Less troublesome shorter-ranging SAMs inside Ukraine or near it would be comparatively simply dealt with.
Russian fighters, unless they are somehow hugely better than the rest of the Russian air forces have turned out to be, would not stand much chance against advanced Western jets with Western weapons and hardcore Western pilots – and advanced US SAMs already in Ukrainian hands.
Saddam, Gaddafi … Putin
With freedom to operate above Ukraine, Western air forces could do the same thing to the Russian army that they did to the Iraqi and Libyan armies: destroy pretty much every tank, armoured vehicle or artillery piece that dared show itself. This work, once the airspace was opened up by the various standoff cruise weapons, could mostly be done by cheap and simple drones.
The Russian army would be wrecked, and the Ukrainians would advance to any line that the US might draw: probably the pre-2014 border.
No Nato boot would touch Ukrainian soil, far less Russian. Very few Nato airmen would need to fly even above Ukraine, far less Russia. A few SAM batteries and radars would be hit within Russia itself.
Compared to Putin’s possible nuclear escalation outside his own borders, the West would barely have done anything. De-escalation without escalation, truly.
So there’s a spectrum of conventional military options open to the US and its allies: ranging from a few pinpoint long haul strikes, all the way up to full SEAD/DEAD and the Russian invasion army shattered beneath hostile skies.

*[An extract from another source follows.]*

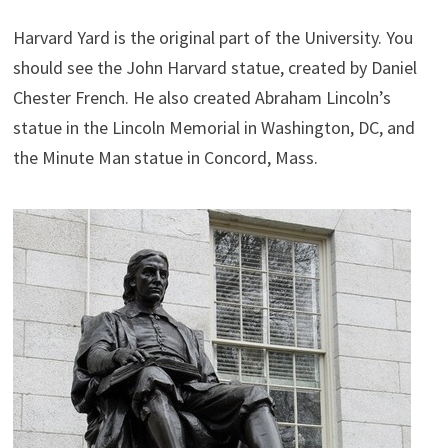
Harvard Yard is the original part of the University. You
should see the John Harvard statue, created by Daniel
Chester French. He also created Abraham Lincoln’s
statue in the Lincoln Memorial in Washington, DC, and
the Minute Man statue in Concord, Mass.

The US-led West can ensure that any tactical nuclear escalation by Russia would lead not to success but to further reversals or to total military defeat in Ukraine – pretty much no matter how effective Russian nukes might be. This would require only conventional weapons, only from the air and almost entirely within Ukraine.
General Gerasimov and his comrades know all this. It will not be easy to persuade them that provoking such a response is a good military idea. Rather than “escalating to de-escalate”, Putin would have escalated to achieve guaranteed conventional defeat: all without the enemy needing to use nukes at all.
Thank goodness for British nukes
What could Putin do then? Escalate again, as he and his spokesmen have threatened, and use strategic megaton-range nukes against Nato targets – London, for instance?
London would be a particularly bad choice. The UK, thank goodness, is a nuclear armed nation and all of Russia would shortly cease to exist without the need for the rest of Nato to do anything. Russia’s cities would not survive like Hiroshima and Nagasaki: strategic megaton weapons are a different ball game.
Maybe Putin might seek to back down the West by hitting some other, non-nuclear Nato nation: but Nato responds to an attack on one as if to an attack on all. There are various ways that could play out, but it would probably end the same way as a strategic attack on the UK: with no more Russia.
Gerasimov and other powerful men in Moscow know all this. They also know that if Putin orders and they disagree, they must kill him before he kills them.
They know, too, that it is Putin who would carry the can for Russian defeat in Ukraine, not them.
Going nuclear could work out better for Vladimir Putin than this, especially if the US didn't react effectively. Nonetheless it's a plan which puts his personal survival at severe risk. If he's thinking straight he will do almost anything else.